I'm trying three new things this week:

Feng Shui
Since not filing my 2007 taxes is not an option, I'm seriously focusing on getting through the majority of my paper clutter this week. For good. Financial strain has been a major source of stress for me and clearly part of why I'm feeling brittle (in addition to the dread of encountering marriage related stuff among the papers and clutter). The Wall Street debacle has me terrified of losing my house--remember, I'm on a second mortgage right now. So that would explain part of my increased anxiety that perhaps is fueling the dogs' behavior. I'm out of control financially, or nearly so. I've been spending far more than I earn in an attempt to fix and fix-up the house, and in my prodigal pursuit of dog-behavior solutions, to the point where I've never returned to my plan of establishing a budget or even figuring out what I routinely spend every month, much less strategizing for savings or even further debt avoidance. All this is a serious dilemma. And part of the solution, possibly the main part of the solution, is getting organized at last. Taking ownership of my paperwork, mercilessly tossing and shredding some of it, and getting to a place where I can see what I've got and where it's going. Doing so would clear my dining room and make me feel less like a total failure. I'm calling this feng shui partly also because I believe a core of financial organization would seed organization and tidiness elsewhere in my house and life. The consistently tidy master bath is a huge accomplishment for me. I feel peaceful entering that space and nowhere else in the house. That says something. And I think the dogs feel it too.

A Vedic Mantra
I had lunch with an old student this afternoon, a Buddhist and philosopher whose mindfulness I have always respected. I asked him to recommend a mantra to help me feel more grounded. I'm going to use it as my next effort at meditation.
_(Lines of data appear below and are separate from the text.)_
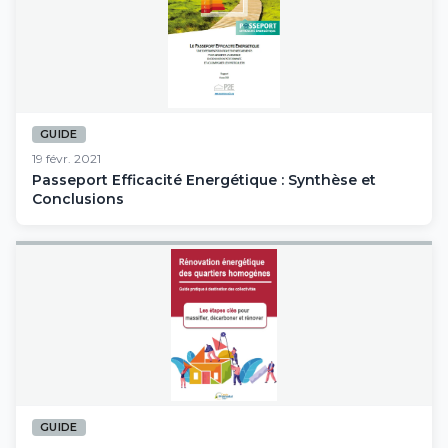
GUIDE
19 févr. 2021
Passeport Efficacité Energétique : Synthèse et
Conclusions
GUIDE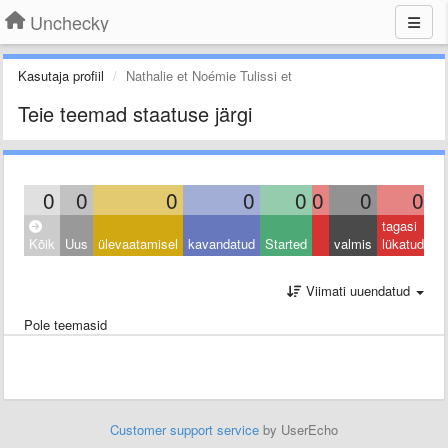
Unchecky
Kasutaja profiil
Nathalie et Noémie Tulissi et
Teie teemad staatuse järgi
0
0
0
0
0
0
0
0
tagasi
Kõik
Uus
ülevaatamisel
kavandatud
Started
valmis
lükatud
Viimati uuendatud
Pole teemasid
Customer support service
by UserEcho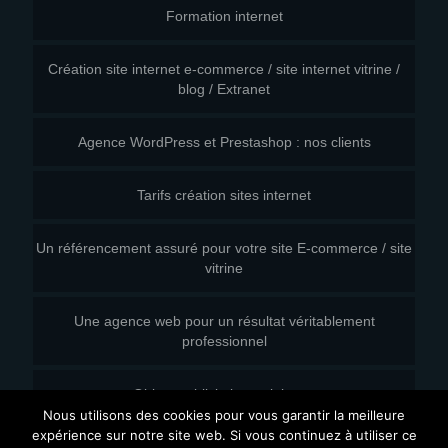
Formation internet
Création site internet e-commerce / site internet vitrine /
blog / Extranet
Agence WordPress et Prestashop : nos clients
Tarifs création sites internet
Un référencement assuré pour votre site E-commerce / site
vitrine
Une agence web pour un résultat véritablement
professionnel
Objets publicitaires originaux
Nous utilisons des cookies pour vous garantir la meilleure
expérience sur notre site web. Si vous continuez à utiliser ce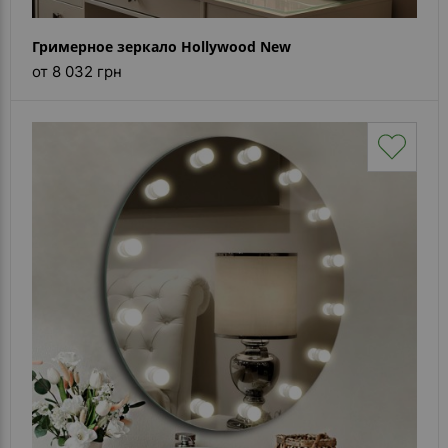
Гримерное зеркало Hollywood New
от 8 032 грн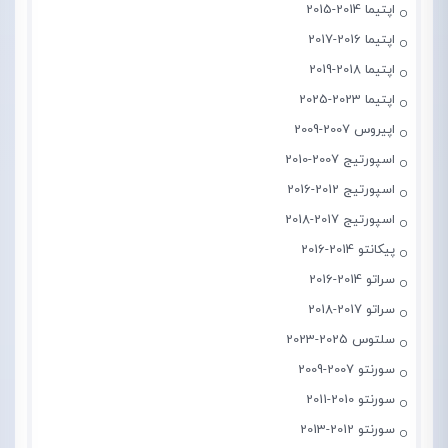
اپتیما 2014-2015
اپتیما 2016-2017
اپتیما 2018-2019
اپتیما 2023-2025
اپیروس 2007-2009
اسپورتیج 2007-2010
اسپورتیج 2012-2016
اسپورتیج 2017-2018
پیکانتو 2014-2016
سراتو 2014-2016
سراتو 2017-2018
سلتوس 2025-2023
سورنتو 2007-2009
سورنتو 2010-2011
سورنتو 2012-2013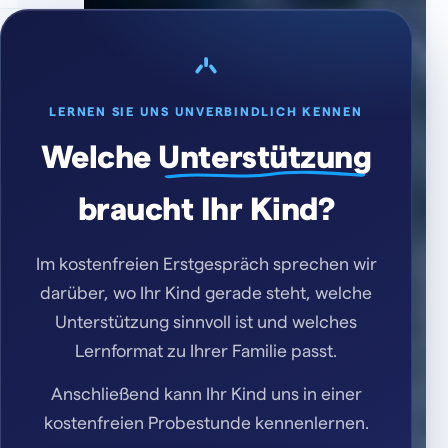
LERNEN SIE UNS UNVERBINDLICH KENNEN
Welche
Unterstützung
braucht Ihr Kind?
Im kostenfreien Erstgespräch sprechen wir
darüber, wo Ihr Kind gerade steht, welche
Unterstützung sinnvoll ist und welches
Lernformat zu Ihrer Familie passt.
Anschließend kann Ihr Kind uns in einer
kostenfreien Probestunde kennenlernen.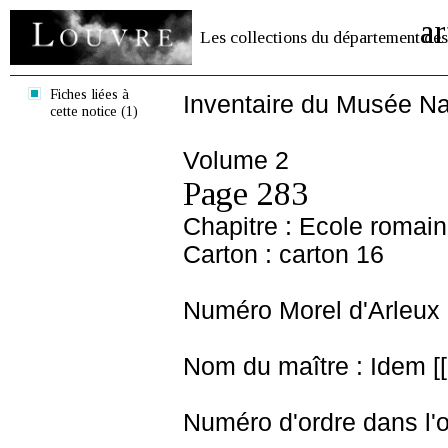
ar
Les collections du département des
Fiches liées à
Inventaire du Musée Na
cette notice (1)
Volume 2
Page 283
Chapitre : Ecole romai
Carton : carton 16
Numéro Morel d'Arleux 
Nom du maître : Idem [[
Numéro d'ordre dans l'o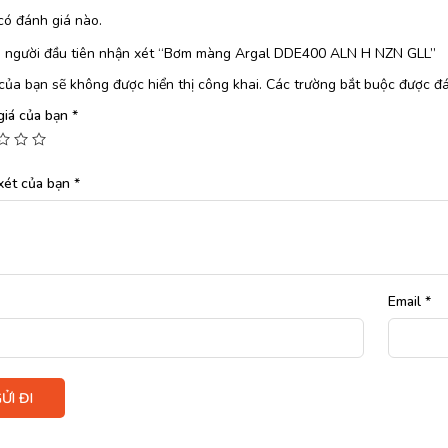
có đánh giá nào.
à người đầu tiên nhận xét “Bơm màng Argal DDE400 ALN H NZN GLL”
của bạn sẽ không được hiển thị công khai.
Các trường bắt buộc được đ
giá của bạn
*
xét của bạn
*
Email
*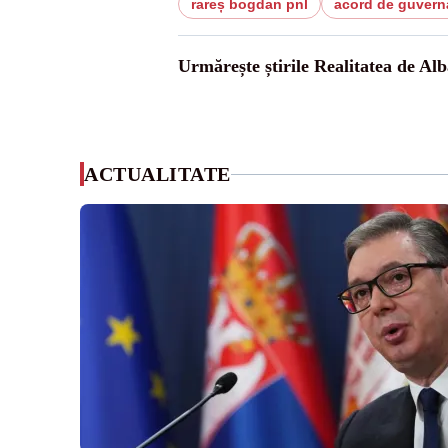
rareș bogdan pnl
acord de guvern
Urmărește știrile Realitatea de Alb
ACTUALITATE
A Healing Touch Specialist
My therapist recommended this woman to me months ago, perhaps even a year ago, to help me deal with some body/vulnerability issues related to my childhood and stepfather. I finally called her for help with my sense of fragmentation and inner weakness, my inability to feel that core of strength that I'm supposed to be tapping as a "calm-assertive leader." Whenever I try to Be that person I always know I'm faking it. Cesar Millan says "be Oprah . . . be Cleopatra . . ." I've decided who I want to channel is Bette Midler. Ha! No, seriously.

I told the healing touch person this over the phone and also mentioned the problem with the dogs. She asked me the names and breeds of the dogs. Not in that sing-songy dog person way, but in a trained-professional-who-could-be-asking-me-about-my-family-history-of-diabetes kinda way. She said she sometimes works with dogs and that she might ask me to bring one or both of them to a future consultation.

Yes, I know how wacky this all sounds. I don't care. And frankly if I'm going to continue on this quirky journey why not follow every path. And I must say that the moment she took an interest in my dogs I felt I was cosmically meant to work with this person.

So there you go. My appointment is this Friday.